J’avais envie de donner aussi mon point de vue sur l’affaire Depardieu, en essayant de prendre mes distances par rapport à la polémique elle-même. Est-il coupable ? A-t-il raison de se révolter ? Mais je m’aperçois que c’est très difficile, parce que la polémique semble être devenue le sel de la vie quotidienne, avec notre système perfectionné de communication, où la vitesse de la répartie est devenue la règle même des échanges. Je le constate sur les différents sites de discussion, notamment ceux des journaux sur lesquels il m’arrive de jeter un œil. Mais souvent je suis vite découragé, me demandant à quoi peut bien servir ce rythme de ping-pong, où il s’agit d’avoir le dernier mot et surtout de sortir la plus belle rosserie possible, qui, d’ailleurs, loin de désarmer l’adversaire le fera lui-même rebondir dans l’invective et la fureur.
Je sais bien que, fort heureusement, d’autres virtuoses tentent d’échapper à ce piège infernal par la qualité de l’argument, la pertinence du trait, voire la profondeur de l’interpellation. Plusieurs tweets bien ajustés m’ont fait réfléchir hier, notamment à propos de la vulgarité de certains slogans affichés dans la manifestation pro-mariage gay, dont un particulièrement ignoble que l’on avait osé faire brandir par un pauvre gosse, au milieu des rires gras. Il y a eu aussi l’intervention vraiment malheureuse de Pierre Bergé qui justifiait l’instrumentalisation des corps féminins pour la procréation assistée en l’assimilant au labeur des ouvriers d’usine (« Louer son ventre pour faire un enfant ou louer ses bras pour travailler à l’usine, quelle différence ? ») Oui, ce genre de propos réclame bien la réplique cinglante, non pas pour blesser l’interlocuteur, mais pour montrer qu’il s’est égaré sur des chemins plus que périlleux.

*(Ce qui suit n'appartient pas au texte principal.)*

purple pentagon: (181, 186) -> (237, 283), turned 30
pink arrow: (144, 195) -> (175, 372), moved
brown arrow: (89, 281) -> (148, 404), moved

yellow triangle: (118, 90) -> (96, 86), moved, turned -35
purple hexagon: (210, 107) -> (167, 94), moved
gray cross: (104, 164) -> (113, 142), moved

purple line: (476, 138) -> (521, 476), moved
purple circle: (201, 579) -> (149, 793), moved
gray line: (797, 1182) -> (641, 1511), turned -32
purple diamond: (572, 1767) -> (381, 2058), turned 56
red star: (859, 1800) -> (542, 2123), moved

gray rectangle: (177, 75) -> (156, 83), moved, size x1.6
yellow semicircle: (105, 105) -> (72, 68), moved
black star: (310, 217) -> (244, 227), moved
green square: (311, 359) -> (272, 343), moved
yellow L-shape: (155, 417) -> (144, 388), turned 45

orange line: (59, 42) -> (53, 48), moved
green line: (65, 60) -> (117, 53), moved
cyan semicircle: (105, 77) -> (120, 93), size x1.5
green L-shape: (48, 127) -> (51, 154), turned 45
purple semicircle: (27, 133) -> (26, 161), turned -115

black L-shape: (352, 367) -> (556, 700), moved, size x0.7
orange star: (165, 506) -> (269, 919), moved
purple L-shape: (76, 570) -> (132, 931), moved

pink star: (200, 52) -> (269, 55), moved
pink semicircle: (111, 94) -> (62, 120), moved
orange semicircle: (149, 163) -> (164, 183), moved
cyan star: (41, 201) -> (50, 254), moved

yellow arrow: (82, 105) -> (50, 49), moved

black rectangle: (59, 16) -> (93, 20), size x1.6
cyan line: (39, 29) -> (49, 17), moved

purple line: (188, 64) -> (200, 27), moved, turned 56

C’est un des défis de notre époque. Les sujets les plus graves sont exposés sur la place publique. Ils risquent d’être maltraités sur ce forum en passe de devenir celui des pires incivilités. Alors, bravo à ceux qui relèvent le débat ! Et quant à Depardieu que j’ai abandonné en chemin, surtout qu’on ne le démolisse pas trop, qu’on n’oublie pas ses titres de gloire. -Non, cher Gérard, vous êtes trop mêlé à notre imaginaire national pour nous lâcher ainsi ! Si le sourire vient adoucir l’invective, on pourrait peut-être, comme disait Malraux, monter d’un cran1.
Chronique lue sur Radio Notre-Dame le 18 décembre 2012.